Para Miguel Castanho "tem de haver lógica no que está a ser feito. Não pode ser só umas vacinas a chegar e uma pessoas a fazerem fila e a levarem a vacina e cada uma leva uma vacina que por acaso está lá naquele momento. Preferia um sistema mais calmo, menos precipitado, mais racional e mais fácil de explicar", acrescenta.
"O desespero faz parte do problema, não faz parte da solução"
Miguel Castanho afirma que percebe a urgência de se iniciar a vacinação contra a Covid-19, e até percebe o desespero, só que diz "o desespero faz parte do problema, não faz parte da solução".
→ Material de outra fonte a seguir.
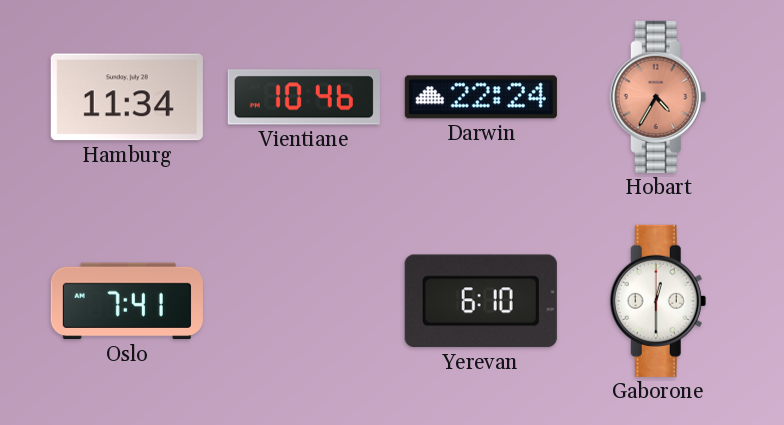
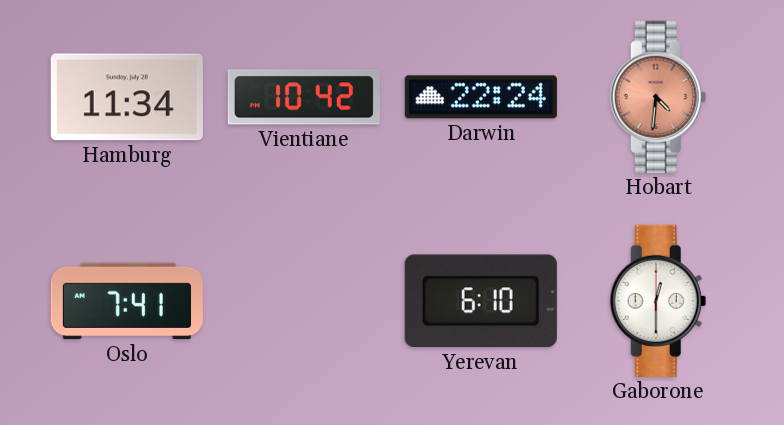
Vientiane: 10:46 -> 10:42
Hobart: 4:35 -> 4:31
O investigador adianta: "o que se arrisca em fazer já, e muito depressa, à custa de uma racionalidade do processo é que, se alguma coisa corre mal de início, pode haver a perceção de que um problema que aconteça aqui ou ali está relacionado com a vacina e isso seja aproveitado pelos movimentos antivacinas, por quem gosta de fazer circular as notícias falsas". Miguel Castanho alerta que isso pode "pegar fogo e ganhar grandes proporções provocando uma rejeição à vacinação".
O professor da Faculdade de Medicina da Universidade de Lisboa recomenda algum resguardo contra esse tipo de situações, defendendo que seria bom "ter um plano mais fundamentado em matéria factual e em matéria científica".
Nesta conversa com a TSF, o investigador adianta que compreende a "necessidade de agir rapidamente, mas o que está em jogo, porque mexe com a vida das pessoas e com a nossa organização social, também exigiria que nós não respondêssemos tão à flor da pele e de uma forma tão emotiva como estamos a reagir".
grande parte da urgência, é uma urgência política. Os governos querem mostrar que estão no controlo da situação. Querem mostrar que estão a fazer alguma coisa
Miguel Castanho considera que "grande parte da urgência, é uma urgência política. Os governos querem mostrar que estão no controlo da situação. Querem mostrar que estão a fazer alguma coisa. Todos têm eleições. Se não forem presidenciais são autárquicas. Há sempre uma eleição qualquer no horizonte. Todos os países têm uma grande urgência em mostrar ao eleitorado que estão a fazer muita coisa. Mas, essa pressa, que muitas vezes é a pressa da agenda política, não é exatamente benéfica" conclui.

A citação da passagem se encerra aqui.